Natacha Rault
Notre chroniqueuse, marquée par sa rencontre avec Julienne Lusenge, militant pour la fin de l’utilisation des violences sexuelles dans les conflits armés en RDC, se demande si les innovations en matière de lutte pour le droit des femmes ne viendront pas du Sud, plutôt que des pays donneurs de leçons du Nord
Les pays du Nord se posent souvent en donneurs de leçons, tandis que le Sud est supposé à la traîne sur le lent cheminement du progrès. On nous vante ainsi les mérites de la pénalisation des clients de prostituées à la suédoise, ainsi que la discrimination positive aux Etats-Unis, en passant par la médiatisation des luttes contre les mariages forcés et l’enfer d’une vie à l’aune de la burqa… En matière d’égalité pourtant, on sait que le progrès est un long tunnel qui demande selon Virginia Vallian, l’auteure de Why So Slow? Une «vigilance éternelle». Il est bon de savoir que pointer les défauts chez les voisins peut être une façon de procrastiner, voire même de nier les problèmes chez soi. Une rencontre marquante m’a convaincue de la nécessité de regarder les pratiques innovantes venues de tous les horizons.

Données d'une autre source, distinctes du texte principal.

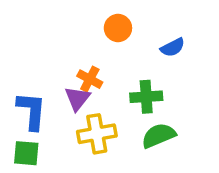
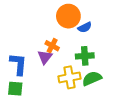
orange circle: (118, 28) -> (68, 16), size x1.5
blue semicircle: (173, 47) -> (85, 27), moved
yellow cross: (97, 134) -> (69, 77), moved

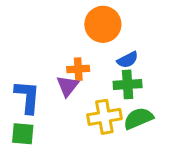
blue semicircle: (85, 27) -> (128, 60), moved
orange cross: (52, 46) -> (78, 69), turned -32

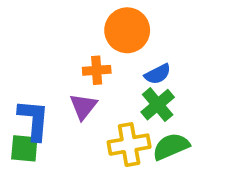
orange cross: (78, 69) -> (97, 70), moved
green cross: (128, 84) -> (158, 105), turned -36
green square: (23, 134) -> (24, 148), moved

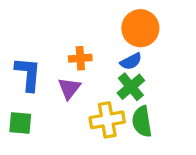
orange circle: (127, 30) -> (140, 28), moved
blue L-shape: (34, 120) -> (28, 74), moved
green semicircle: (171, 146) -> (142, 121), turned -76

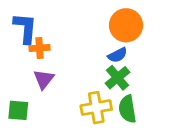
orange cross: (80, 58) -> (39, 48), moved
blue L-shape: (28, 74) -> (25, 28), moved
purple triangle: (69, 88) -> (44, 79), moved

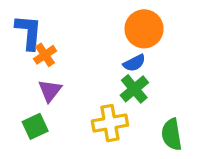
orange cross: (39, 48) -> (45, 55), turned -30
green semicircle: (127, 109) -> (172, 134), moved
green square: (18, 110) -> (35, 126), moved, turned -30

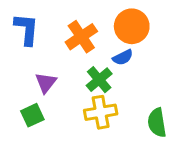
orange cross: (45, 55) -> (81, 37), moved, size x1.5
green cross: (134, 89) -> (99, 80), moved

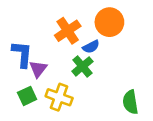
blue L-shape: (27, 29) -> (22, 54), moved
blue semicircle: (123, 57) -> (91, 47), moved
yellow cross: (101, 112) -> (59, 97), moved, turned 30

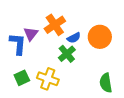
orange circle: (109, 22) -> (100, 37), moved
purple triangle: (38, 69) -> (31, 34), moved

Julienne Lusenge, que j’ai rencontrée à l’occasion d’une conférence donnée par la Fondation Oak à Genève, est d’abord une militante qui a bravé les menaces de mort pour ses engagements en faveur des victimes de violences de genre dans les conflits armés de la RDC. Le corps des femmes, nous dit-elle, ne doit pas être un champ de bataille. Selon elle, le viol est utilisé comme arme de guerre en RDC par les groupes armés luttant autour des gisements de minerais (coltan et tantale). Ces minerais sont devenus stratégiques depuis les années 2000 avec l’explosion de la téléphonie mobile, et la RDC dispose d’une part non négligeable des gisements mondiaux.

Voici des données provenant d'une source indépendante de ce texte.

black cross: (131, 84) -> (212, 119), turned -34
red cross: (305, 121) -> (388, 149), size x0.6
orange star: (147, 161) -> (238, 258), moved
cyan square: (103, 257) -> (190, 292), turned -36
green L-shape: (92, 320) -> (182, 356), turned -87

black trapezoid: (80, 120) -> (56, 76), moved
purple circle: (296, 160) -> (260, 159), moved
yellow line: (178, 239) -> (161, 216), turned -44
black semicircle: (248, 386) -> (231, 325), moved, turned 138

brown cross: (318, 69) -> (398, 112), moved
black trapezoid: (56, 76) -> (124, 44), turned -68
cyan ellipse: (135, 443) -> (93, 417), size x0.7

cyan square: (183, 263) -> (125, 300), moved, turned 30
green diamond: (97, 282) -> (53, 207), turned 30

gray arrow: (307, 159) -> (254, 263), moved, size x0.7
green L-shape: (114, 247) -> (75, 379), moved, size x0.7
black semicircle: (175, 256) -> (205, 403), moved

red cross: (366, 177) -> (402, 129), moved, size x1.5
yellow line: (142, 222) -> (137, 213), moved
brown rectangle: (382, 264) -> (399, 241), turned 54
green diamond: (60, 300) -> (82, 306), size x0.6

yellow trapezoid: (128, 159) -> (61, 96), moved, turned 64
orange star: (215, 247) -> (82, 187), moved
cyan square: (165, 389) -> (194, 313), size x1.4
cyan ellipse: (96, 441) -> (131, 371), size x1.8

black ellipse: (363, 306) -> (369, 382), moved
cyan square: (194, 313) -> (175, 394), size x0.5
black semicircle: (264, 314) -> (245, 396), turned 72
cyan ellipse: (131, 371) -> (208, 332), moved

Aujourd’hui, affirme Lusenge, un leader souhaitant accéder au pouvoir procède de manière simple. Il achète des armes, libère des prisonniers détenus dans des prisons vétustes et sème la terreur dans la population avec son groupe armé pour être invité à la table des négociations du gouvernement. Il accède ainsi par le viol et la terreur au pouvoir depuis que le processus de paix en RDC intègre les groupuscules aux négociations. Pour elle donc, afin de lutter contre cet effet pervers, il faut refuser ces groupes armés à la table des négociations, pour que la création d’un groupe armé ne soit pas une stratégie viable d’ascension vers le pouvoir.
Julienne Lusenge entend aussi assurer la justice aux victimes de violences sexuelles, dans un climat où les rares condamnés ressortent parfois des prisons pour menacer les femmes qui ont dénoncé leurs crimes. La SOFEPADI, qu’elle a cofondée, déplace les tribunaux dans les villages de brousse pour rendre la justice plus accessible. Elle forme aussi les victimes à leur propre défense. Dans ce contexte compliqué, Julienne Lusenge nous dit encore une chose primordiale: pour une victime, la réinsertion économique est peut-être plus importante dans un premier temps que l’attente d’un dédommagement hypothétique.
Pour pouvoir prétendre cela, Julienne Lusenge, qui entre autres distinctions été décorée de la Légion d’honneur française en juillet dernier, a dû faire une chose qui manque sous nos latitudes: pratiquer l’empowerment, c’est-à-dire rendre les femmes responsables et actrices de leur devenir, en les formant pour assurer leur défense juridique. Cela passe aussi par le respect de leur anonymat dans la cour de justice, où les victimes de violences sexuelles peuvent se couvrir la tête pour ne pas risquer l’exclusion de leur communauté religieuse si elles étaient reconnues.
Que pouvons-nous faire pour vous?, lui a-t-on demandé. «Allez parler à vos dirigeants», nous répond-elle, sans hésiter. Ceux qui sont conviés aux négociations internationales des processus de paix, ceux qui sont à la tête des entreprises qui exploitent le coltan et le tantale en Afrique centrale. Les femmes congolaises veulent l’établissement de tribunaux mixtes nationaux et internationaux, car la paix se construit sur la justice. Elles veulent pouvoir retourner cultiver leurs champs pour nourrir leur famille, elles veulent pouvoir simplement, travailler. Bref, que chacun fasse chez soi son travail!
Ecoutant cela, je me disais qu’on pouvait avoir l’impression erronée que Julienne Lusenge était venue demander de l’aide, alors qu’elle venait montrer l’exemple de l’émancipation. Ces femmes congolaises menacées, venant montrer leurs calicots bariolés pour demander justice à leurs dirigeants, quelle merveille de solidarité et de courage! Et si la leçon venait du Sud?